Description of the task:
These entries are to be set down again exactly.

Extracted records:
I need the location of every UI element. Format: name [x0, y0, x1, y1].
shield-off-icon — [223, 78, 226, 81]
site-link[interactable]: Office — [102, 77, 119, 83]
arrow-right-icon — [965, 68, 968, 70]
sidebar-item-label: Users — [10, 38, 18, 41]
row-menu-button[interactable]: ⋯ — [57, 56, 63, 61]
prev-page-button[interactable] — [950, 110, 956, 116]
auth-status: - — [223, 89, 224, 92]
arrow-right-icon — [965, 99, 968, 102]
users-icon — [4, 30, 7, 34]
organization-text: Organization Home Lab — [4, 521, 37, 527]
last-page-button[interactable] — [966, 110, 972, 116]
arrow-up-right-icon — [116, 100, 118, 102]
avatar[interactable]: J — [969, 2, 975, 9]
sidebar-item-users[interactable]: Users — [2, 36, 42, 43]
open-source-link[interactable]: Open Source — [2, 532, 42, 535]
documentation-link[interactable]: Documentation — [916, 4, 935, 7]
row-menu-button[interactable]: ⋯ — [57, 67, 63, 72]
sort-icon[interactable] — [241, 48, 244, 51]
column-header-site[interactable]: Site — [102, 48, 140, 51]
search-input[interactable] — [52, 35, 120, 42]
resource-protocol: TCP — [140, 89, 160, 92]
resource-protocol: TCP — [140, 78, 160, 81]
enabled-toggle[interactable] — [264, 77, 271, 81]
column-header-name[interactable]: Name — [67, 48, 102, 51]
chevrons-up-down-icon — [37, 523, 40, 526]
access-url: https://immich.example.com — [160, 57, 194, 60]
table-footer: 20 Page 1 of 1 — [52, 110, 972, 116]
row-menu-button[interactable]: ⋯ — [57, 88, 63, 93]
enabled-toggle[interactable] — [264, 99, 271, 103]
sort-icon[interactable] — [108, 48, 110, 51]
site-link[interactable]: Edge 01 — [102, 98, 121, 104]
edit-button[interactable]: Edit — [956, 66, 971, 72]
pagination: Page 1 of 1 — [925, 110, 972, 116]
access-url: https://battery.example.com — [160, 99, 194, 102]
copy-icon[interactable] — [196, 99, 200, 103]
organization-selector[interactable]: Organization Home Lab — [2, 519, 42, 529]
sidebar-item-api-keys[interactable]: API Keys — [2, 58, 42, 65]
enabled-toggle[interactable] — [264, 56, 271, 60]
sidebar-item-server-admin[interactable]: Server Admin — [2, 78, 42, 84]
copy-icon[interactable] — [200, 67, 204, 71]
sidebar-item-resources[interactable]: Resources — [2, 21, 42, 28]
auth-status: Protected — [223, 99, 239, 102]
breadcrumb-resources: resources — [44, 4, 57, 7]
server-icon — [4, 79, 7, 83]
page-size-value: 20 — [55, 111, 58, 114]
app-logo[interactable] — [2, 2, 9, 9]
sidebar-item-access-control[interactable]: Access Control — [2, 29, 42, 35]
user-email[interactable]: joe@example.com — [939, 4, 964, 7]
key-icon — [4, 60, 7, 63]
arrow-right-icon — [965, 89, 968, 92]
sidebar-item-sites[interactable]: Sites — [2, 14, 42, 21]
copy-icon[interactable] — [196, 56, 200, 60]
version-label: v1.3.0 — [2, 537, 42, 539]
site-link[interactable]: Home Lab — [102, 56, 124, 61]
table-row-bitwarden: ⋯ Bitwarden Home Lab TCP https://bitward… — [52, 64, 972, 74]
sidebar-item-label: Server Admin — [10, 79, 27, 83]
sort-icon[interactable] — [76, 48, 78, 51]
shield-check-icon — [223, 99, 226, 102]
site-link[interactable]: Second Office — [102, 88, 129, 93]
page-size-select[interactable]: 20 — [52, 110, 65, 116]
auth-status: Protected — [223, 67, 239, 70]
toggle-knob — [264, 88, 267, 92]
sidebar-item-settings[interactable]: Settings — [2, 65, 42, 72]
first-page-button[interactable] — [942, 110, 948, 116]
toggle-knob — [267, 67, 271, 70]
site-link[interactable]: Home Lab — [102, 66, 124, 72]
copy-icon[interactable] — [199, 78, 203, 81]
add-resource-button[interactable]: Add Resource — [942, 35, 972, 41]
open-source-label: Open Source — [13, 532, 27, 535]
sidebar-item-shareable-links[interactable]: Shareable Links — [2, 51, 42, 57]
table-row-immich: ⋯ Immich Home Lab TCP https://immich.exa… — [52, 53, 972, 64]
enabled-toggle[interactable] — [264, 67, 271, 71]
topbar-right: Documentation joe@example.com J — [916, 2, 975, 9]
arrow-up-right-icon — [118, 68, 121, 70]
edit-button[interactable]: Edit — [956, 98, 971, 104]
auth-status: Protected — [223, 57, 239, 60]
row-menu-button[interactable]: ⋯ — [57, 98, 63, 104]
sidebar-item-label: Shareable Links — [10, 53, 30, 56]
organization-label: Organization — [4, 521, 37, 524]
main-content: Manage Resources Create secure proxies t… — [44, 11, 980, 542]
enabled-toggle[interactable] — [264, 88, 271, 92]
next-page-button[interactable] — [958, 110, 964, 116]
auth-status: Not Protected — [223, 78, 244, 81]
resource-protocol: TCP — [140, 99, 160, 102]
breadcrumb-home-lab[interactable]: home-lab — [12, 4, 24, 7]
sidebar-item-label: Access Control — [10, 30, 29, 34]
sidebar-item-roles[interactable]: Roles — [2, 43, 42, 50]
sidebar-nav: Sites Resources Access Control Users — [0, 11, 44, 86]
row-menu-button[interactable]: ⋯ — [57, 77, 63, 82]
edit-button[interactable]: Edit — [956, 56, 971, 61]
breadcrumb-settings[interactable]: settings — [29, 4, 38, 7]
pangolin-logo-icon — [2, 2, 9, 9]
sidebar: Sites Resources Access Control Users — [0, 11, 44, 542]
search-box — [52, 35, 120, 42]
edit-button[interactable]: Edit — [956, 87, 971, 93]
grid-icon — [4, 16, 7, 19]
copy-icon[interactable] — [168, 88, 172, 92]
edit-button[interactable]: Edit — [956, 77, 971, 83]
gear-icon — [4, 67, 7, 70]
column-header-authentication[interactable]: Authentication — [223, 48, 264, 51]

Written solution:
I need the location of every UI element. Format: name [x0, y0, x1, y1].
shield-off-icon — [223, 78, 226, 81]
site-link[interactable]: Office — [102, 77, 119, 83]
arrow-right-icon — [965, 68, 968, 70]
sidebar-item-label: Users — [10, 38, 18, 41]
row-menu-button[interactable]: ⋯ — [57, 56, 63, 61]
prev-page-button[interactable] — [950, 110, 956, 116]
auth-status: - — [223, 89, 224, 92]
arrow-right-icon — [965, 99, 968, 102]
users-icon — [4, 30, 7, 34]
organization-text: Organization Home Lab — [4, 521, 37, 527]
last-page-button[interactable] — [966, 110, 972, 116]
arrow-up-right-icon — [116, 100, 118, 102]
avatar[interactable]: J — [969, 2, 975, 9]
sidebar-item-users[interactable]: Users — [2, 36, 42, 43]
open-source-link[interactable]: Open Source — [2, 532, 42, 535]
documentation-link[interactable]: Documentation — [916, 4, 935, 7]
row-menu-button[interactable]: ⋯ — [57, 67, 63, 72]
sort-icon[interactable] — [241, 48, 244, 51]
column-header-site[interactable]: Site — [102, 48, 140, 51]
search-input[interactable] — [52, 35, 120, 42]
resource-protocol: TCP — [140, 89, 160, 92]
resource-protocol: TCP — [140, 78, 160, 81]
enabled-toggle[interactable] — [264, 77, 271, 81]
column-header-name[interactable]: Name — [67, 48, 102, 51]
chevrons-up-down-icon — [37, 523, 40, 526]
access-url: https://immich.example.com — [160, 57, 194, 60]
table-footer: 20 Page 1 of 1 — [52, 110, 972, 116]
row-menu-button[interactable]: ⋯ — [57, 88, 63, 93]
enabled-toggle[interactable] — [264, 99, 271, 103]
sort-icon[interactable] — [108, 48, 110, 51]
site-link[interactable]: Edge 01 — [102, 98, 121, 104]
edit-button[interactable]: Edit — [956, 66, 971, 72]
pagination: Page 1 of 1 — [925, 110, 972, 116]
access-url: https://battery.example.com — [160, 99, 194, 102]
copy-icon[interactable] — [196, 99, 200, 103]
organization-selector[interactable]: Organization Home Lab — [2, 519, 42, 529]
sidebar-item-api-keys[interactable]: API Keys — [2, 58, 42, 65]
enabled-toggle[interactable] — [264, 56, 271, 60]
sidebar-item-server-admin[interactable]: Server Admin — [2, 78, 42, 84]
copy-icon[interactable] — [200, 67, 204, 71]
sidebar-item-resources[interactable]: Resources — [2, 21, 42, 28]
auth-status: Protected — [223, 99, 239, 102]
breadcrumb-resources: resources — [44, 4, 57, 7]
server-icon — [4, 79, 7, 83]
page-size-value: 20 — [55, 111, 58, 114]
app-logo[interactable] — [2, 2, 9, 9]
sidebar-item-access-control[interactable]: Access Control — [2, 29, 42, 35]
user-email[interactable]: joe@example.com — [939, 4, 964, 7]
key-icon — [4, 60, 7, 63]
arrow-right-icon — [965, 89, 968, 92]
sidebar-item-sites[interactable]: Sites — [2, 14, 42, 21]
copy-icon[interactable] — [196, 56, 200, 60]
version-label: v1.3.0 — [2, 537, 42, 539]
site-link[interactable]: Home Lab — [102, 56, 124, 61]
table-row-bitwarden: ⋯ Bitwarden Home Lab TCP https://bitward… — [52, 64, 972, 74]
sidebar-item-label: Server Admin — [10, 79, 27, 83]
sort-icon[interactable] — [76, 48, 78, 51]
shield-check-icon — [223, 99, 226, 102]
site-link[interactable]: Second Office — [102, 88, 129, 93]
page-size-select[interactable]: 20 — [52, 110, 65, 116]
auth-status: Protected — [223, 67, 239, 70]
toggle-knob — [264, 88, 267, 92]
sidebar-item-settings[interactable]: Settings — [2, 65, 42, 72]
first-page-button[interactable] — [942, 110, 948, 116]
toggle-knob — [267, 67, 271, 70]
site-link[interactable]: Home Lab — [102, 66, 124, 72]
copy-icon[interactable] — [199, 78, 203, 81]
add-resource-button[interactable]: Add Resource — [942, 35, 972, 41]
open-source-label: Open Source — [13, 532, 27, 535]
sidebar-item-shareable-links[interactable]: Shareable Links — [2, 51, 42, 57]
table-row-immich: ⋯ Immich Home Lab TCP https://immich.exa… — [52, 53, 972, 64]
enabled-toggle[interactable] — [264, 67, 271, 71]
topbar-right: Documentation joe@example.com J — [916, 2, 975, 9]
arrow-up-right-icon — [118, 68, 121, 70]
edit-button[interactable]: Edit — [956, 98, 971, 104]
auth-status: Protected — [223, 57, 239, 60]
row-menu-button[interactable]: ⋯ — [57, 98, 63, 104]
sidebar-item-label: Shareable Links — [10, 53, 30, 56]
organization-label: Organization — [4, 521, 37, 524]
main-content: Manage Resources Create secure proxies t… — [44, 11, 980, 542]
enabled-toggle[interactable] — [264, 88, 271, 92]
next-page-button[interactable] — [958, 110, 964, 116]
auth-status: Not Protected — [223, 78, 244, 81]
resource-protocol: TCP — [140, 99, 160, 102]
breadcrumb-home-lab[interactable]: home-lab — [12, 4, 24, 7]
sidebar-item-label: Access Control — [10, 30, 29, 34]
sidebar-item-roles[interactable]: Roles — [2, 43, 42, 50]
sidebar-nav: Sites Resources Access Control Users — [0, 11, 44, 86]
row-menu-button[interactable]: ⋯ — [57, 77, 63, 82]
edit-button[interactable]: Edit — [956, 56, 971, 61]
breadcrumb-settings[interactable]: settings — [29, 4, 38, 7]
pangolin-logo-icon — [2, 2, 9, 9]
sidebar: Sites Resources Access Control Users — [0, 11, 44, 542]
search-box — [52, 35, 120, 42]
edit-button[interactable]: Edit — [956, 87, 971, 93]
grid-icon — [4, 16, 7, 19]
copy-icon[interactable] — [168, 88, 172, 92]
edit-button[interactable]: Edit — [956, 77, 971, 83]
gear-icon — [4, 67, 7, 70]
column-header-authentication[interactable]: Authentication — [223, 48, 264, 51]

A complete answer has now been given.